Stéphane Troussel, président PS du conseil départemental de Seine-Saint-Denis
Jeudi 2 avril, Jérôme Salomon, directeur général de la Santé annonce sans plus d’explication une surmortalité exceptionnelle dans 2 départements : la Seine-Saint-Denis (93) et le Haut-Rhin (68). Il anticipe la publication par l’Insee, le lendemain, des chiffres de mortalité par département. Une transparence macabre mais nécessaire. A quoi bon tenter de cacher des chiffres qui seront connus de tous dans quelques semaines ? La transparence, c’est aussi la condition nécessaire de la confiance. Et notre démocratie, bien malmenée ces derniers temps, a besoin de confiance.

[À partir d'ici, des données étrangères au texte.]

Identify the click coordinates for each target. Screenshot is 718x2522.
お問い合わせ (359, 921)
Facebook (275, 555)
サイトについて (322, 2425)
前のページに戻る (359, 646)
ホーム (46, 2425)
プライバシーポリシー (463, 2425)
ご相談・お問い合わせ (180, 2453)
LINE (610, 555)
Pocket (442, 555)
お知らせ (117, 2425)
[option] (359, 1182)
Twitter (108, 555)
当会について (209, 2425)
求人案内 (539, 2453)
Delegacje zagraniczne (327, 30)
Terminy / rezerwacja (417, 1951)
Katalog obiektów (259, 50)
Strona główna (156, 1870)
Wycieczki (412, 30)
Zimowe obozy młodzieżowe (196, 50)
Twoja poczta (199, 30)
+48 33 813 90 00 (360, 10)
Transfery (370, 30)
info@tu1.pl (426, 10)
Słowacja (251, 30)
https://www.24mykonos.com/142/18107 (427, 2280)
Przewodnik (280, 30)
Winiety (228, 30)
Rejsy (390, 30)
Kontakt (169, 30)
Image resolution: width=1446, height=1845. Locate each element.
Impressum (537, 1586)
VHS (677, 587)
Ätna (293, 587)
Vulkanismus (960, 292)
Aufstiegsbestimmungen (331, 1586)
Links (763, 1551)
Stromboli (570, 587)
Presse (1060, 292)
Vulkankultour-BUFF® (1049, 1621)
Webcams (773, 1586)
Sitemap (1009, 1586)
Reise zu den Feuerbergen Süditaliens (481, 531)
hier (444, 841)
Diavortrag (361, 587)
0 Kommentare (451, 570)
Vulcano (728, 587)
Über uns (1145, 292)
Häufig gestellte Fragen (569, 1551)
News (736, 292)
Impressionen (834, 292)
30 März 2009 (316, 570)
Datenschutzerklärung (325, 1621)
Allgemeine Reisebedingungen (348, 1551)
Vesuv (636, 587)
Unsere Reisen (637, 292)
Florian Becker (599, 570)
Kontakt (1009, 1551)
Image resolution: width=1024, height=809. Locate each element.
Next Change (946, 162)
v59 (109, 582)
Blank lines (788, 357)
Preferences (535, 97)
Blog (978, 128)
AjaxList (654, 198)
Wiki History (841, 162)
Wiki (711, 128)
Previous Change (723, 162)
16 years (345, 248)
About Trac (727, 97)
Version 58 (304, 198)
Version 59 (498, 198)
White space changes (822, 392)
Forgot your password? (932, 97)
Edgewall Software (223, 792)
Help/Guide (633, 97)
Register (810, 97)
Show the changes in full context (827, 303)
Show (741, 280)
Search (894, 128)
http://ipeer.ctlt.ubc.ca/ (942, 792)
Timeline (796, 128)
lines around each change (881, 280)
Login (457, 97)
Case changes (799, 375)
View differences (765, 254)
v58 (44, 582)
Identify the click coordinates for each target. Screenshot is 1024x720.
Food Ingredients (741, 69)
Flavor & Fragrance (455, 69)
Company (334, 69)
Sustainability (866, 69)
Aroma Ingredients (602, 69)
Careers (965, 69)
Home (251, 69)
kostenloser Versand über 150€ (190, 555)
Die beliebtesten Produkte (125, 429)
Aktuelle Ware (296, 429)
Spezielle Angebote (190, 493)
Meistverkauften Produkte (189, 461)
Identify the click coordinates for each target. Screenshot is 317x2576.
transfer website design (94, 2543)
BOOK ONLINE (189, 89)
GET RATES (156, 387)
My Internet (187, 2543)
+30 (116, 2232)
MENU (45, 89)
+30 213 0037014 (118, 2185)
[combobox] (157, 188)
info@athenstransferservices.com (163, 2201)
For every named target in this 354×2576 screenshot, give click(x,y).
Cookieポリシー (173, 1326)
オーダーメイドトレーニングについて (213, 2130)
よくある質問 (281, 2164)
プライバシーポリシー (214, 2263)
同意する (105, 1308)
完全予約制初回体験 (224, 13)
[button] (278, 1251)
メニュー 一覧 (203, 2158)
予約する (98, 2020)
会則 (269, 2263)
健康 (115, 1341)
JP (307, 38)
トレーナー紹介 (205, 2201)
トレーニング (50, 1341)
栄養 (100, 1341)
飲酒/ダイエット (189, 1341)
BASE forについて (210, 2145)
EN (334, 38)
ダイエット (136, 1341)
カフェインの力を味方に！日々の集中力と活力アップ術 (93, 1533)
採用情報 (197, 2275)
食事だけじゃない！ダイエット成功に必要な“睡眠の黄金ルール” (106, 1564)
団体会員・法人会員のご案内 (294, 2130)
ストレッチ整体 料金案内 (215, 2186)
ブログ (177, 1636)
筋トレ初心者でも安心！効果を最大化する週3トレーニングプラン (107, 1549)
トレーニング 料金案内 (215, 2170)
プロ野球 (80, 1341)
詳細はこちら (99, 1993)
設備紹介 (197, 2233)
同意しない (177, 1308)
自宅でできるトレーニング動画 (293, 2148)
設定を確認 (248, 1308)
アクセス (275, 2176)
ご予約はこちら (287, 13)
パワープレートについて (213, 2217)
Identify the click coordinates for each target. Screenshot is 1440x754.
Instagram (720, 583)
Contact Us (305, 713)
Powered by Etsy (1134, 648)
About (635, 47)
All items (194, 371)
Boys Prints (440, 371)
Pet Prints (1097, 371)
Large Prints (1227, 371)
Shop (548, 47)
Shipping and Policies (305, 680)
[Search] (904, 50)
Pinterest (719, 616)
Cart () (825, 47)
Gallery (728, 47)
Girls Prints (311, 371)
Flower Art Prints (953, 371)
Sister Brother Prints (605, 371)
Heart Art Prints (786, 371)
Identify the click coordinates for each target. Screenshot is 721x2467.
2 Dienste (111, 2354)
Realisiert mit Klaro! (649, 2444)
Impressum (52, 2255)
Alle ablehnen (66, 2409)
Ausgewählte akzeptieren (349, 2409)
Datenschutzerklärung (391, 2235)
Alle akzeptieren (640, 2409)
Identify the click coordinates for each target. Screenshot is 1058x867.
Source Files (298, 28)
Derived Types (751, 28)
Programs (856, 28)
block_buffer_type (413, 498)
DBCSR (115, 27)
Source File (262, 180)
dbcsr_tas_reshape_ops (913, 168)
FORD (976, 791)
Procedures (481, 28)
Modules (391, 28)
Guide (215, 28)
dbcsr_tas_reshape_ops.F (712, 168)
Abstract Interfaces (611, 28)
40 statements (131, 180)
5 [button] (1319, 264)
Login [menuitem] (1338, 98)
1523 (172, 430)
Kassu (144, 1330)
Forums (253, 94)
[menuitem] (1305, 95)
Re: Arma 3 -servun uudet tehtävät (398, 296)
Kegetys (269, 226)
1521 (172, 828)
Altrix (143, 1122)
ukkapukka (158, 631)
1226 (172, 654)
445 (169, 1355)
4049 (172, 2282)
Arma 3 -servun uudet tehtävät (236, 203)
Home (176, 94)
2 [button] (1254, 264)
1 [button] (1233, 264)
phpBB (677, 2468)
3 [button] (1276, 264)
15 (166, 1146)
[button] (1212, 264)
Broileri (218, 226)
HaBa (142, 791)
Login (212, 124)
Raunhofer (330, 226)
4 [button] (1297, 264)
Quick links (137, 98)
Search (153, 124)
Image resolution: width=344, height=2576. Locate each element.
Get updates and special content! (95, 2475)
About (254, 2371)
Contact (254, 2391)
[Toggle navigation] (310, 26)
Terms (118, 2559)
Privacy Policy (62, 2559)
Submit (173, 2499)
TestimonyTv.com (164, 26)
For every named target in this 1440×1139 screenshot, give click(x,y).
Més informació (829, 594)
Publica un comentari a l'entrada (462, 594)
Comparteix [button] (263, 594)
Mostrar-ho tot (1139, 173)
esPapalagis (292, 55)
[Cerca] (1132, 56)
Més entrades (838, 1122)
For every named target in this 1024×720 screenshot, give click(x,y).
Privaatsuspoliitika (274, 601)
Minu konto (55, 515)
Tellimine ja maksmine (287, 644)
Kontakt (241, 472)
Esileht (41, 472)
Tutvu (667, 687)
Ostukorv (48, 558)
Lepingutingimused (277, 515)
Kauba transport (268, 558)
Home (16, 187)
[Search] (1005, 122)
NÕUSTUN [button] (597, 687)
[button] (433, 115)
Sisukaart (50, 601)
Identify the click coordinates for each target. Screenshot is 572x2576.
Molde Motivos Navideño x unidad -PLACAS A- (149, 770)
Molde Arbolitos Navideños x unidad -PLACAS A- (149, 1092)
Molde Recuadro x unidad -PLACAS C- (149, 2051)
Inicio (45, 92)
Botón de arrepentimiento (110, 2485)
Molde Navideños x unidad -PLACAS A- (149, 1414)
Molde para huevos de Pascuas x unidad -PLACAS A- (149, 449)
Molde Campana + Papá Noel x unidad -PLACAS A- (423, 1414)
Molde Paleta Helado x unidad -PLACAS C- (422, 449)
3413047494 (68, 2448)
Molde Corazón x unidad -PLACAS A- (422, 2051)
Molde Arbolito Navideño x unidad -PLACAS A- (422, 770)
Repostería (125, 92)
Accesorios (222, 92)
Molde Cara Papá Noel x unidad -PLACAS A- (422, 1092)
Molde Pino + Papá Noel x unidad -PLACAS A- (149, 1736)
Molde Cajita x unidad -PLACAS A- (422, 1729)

Plus 63 %. C’est la hausse des décès transmise par voie dématérialisée entre la semaine du 14 au 20 mars et celle du 21 au 27 mars pour la Seine-Saint-Denis. Il s’agit de la plus forte progression d’une semaine sur l’autre. Plus 47%. C’est la hausse des décès, toujours d’après l’Insee, quand on compare les mois de mars 2019 et de mars 2020. Cela place la Seine-Saint-Denis d’emblée dans un trio de tête dont elle se serait bien passée, juste derrière le Haut-Rhin et l’Oise (60), où l’épidémie a frappé bien avant.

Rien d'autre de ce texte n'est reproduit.